In Middle American Individualism: The Future of Liberal Democracy, Gans looks at the
political and social viewpoints of the middle and working classes. He finds that these people
are more interested in the well-being of their immediate circles--which Gans dubs
"microsocieties"--than of society as a whole, but contends that this does not mean they are
selfish. They want "an egalitarian, humane welfare state that takes care of their needs--low
taxes, full employment--as well as the needs of the poor," summarizes Alex Raksin in the
Los Angeles Times Book Review. Middle Americans' lack of interest in politics, Gans asserts,
is the fault of politicians; he recommends that elected officials add staff members to reach
out to disinterested or under-represented constituencies.

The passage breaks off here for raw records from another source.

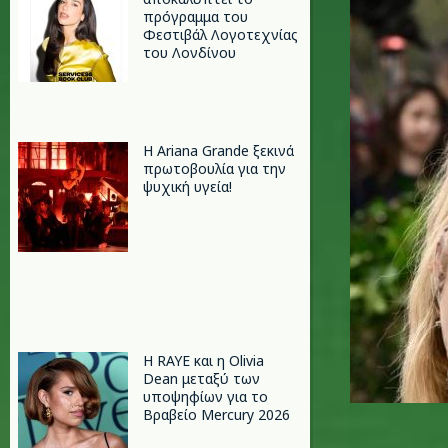
πρόγραμμα του
Φεστιβάλ Λογοτεχνίας
του Λονδίνου
Η Ariana Grande ξεκινά
πρωτοβουλία για την
ψυχική υγεία!
Η RAYE και η Olivia
Dean μεταξύ των
υποψηφίων για το
Βραβείο Mercury 2026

Gans turns his attention to the people at the bottom of the socioeconomic ladder in The
War Against the Poor: The Underclass and Anti-poverty Policy. He asserts that many of the
terms used to describe the poor-- including the term "underclass"--help the rest of society
maintain its detachment from the poor. These labels, according to Gans, also facilitate
blaming the poor for their condition and interfere with anti-poverty efforts. "Labels may
only be words," Gans writes, "but they are judgmental or normative words, which can steer
institutions and individuals to punitive action." He calls not only for an end to such labeling,
but also for numerous economic reforms aimed at combating poverty. Among the latter is a
shorter work week, designed to increase the number of available jobs.